Goat Cheese & Peach Salad
- 4 cups Arugula
- 2 Peaches
- 1 Small container Little Brown Farm Caprine Cream Chevre
- 1 Small portion local bacon or charcuterie
- Fresh Raspberries
- Bottle of a local white wine (riesling is my favorite)
Summery goodness is finally here, you can taste it in the mouthwatering bite of a perfectly ripe juicy peach!
The greens of summer are no slouches either.
But best of all is the fresh cheeses of summer. Fall will make way for the more pungent cheeses to pair with winter squash and warm soups… but for now we have SUMMER!!
My favorite summer salad is simple and classic… and perfect for up to 4 people (or 2 if you’re serving as a meal).
Go to your farmers market… pick up:
4 cups Arugula (or some other ‘spicy’ salad mix – ask your grower, they will know what you’re asking about if you ask for spicy salad greens) – Pam’s Produce has bags of Arugula ready to go. I happened to get mine from SkyRoot Farm because that’s who had them on Friday (and they are cool new growers in Clinton)!
2 fresh peaches (like cantaloupe, SMELL them to see if they smell ripe… do NOT squeeze them, you bruise them!)
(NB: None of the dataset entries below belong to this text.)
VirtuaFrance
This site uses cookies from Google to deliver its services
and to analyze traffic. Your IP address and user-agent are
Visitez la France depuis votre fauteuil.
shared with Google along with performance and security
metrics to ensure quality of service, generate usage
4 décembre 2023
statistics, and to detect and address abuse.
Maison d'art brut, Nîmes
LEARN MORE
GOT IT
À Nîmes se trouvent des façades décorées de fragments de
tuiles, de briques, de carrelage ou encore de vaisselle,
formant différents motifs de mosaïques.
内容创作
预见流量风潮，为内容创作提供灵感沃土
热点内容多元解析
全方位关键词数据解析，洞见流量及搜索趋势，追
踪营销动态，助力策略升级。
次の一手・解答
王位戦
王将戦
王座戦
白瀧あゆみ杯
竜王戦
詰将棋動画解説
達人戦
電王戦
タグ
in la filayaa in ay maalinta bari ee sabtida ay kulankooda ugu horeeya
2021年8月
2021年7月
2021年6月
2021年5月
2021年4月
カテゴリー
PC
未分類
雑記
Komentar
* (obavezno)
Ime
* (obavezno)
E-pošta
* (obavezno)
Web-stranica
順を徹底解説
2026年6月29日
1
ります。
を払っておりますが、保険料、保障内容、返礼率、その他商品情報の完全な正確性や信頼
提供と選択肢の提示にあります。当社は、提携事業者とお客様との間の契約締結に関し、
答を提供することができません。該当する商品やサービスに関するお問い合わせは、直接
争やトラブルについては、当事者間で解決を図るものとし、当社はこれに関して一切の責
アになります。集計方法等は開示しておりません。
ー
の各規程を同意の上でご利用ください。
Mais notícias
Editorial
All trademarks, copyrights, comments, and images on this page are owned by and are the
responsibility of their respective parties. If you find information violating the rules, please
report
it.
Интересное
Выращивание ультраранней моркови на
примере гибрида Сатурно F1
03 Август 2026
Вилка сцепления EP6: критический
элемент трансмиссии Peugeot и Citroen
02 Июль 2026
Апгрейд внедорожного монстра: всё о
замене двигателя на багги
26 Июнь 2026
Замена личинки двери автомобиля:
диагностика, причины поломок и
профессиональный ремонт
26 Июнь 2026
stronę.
3-4 oz. Little Brown Farm Caprine Cream Chevre (you could pick up any of the herbed ones with this salad as well – I happen to like the lavender with it!) – if you get a larger one you have more for your bread or the extra treat at the end of this post too!
If you eat meat, I like bacon or pancetta (if you have access to good charcuterie, use it!) with this. Chicken seems to go well too, my husband suggested brisket. I am tempted to try it again this weekend with some fresh crab.
That is it.
The trick? Slice your peaches into wedges that won’t fall through your grill and grill them on a hot grill until some of the sugars in the peach start to caramelize (look for the grill lines on the peach). Don’t cook them until they are mush, and don’t worry if you’re one of those people that don’t like the fuzzy skin of peaches, once off the grill it’s easy to pull them off, although I leave mine on.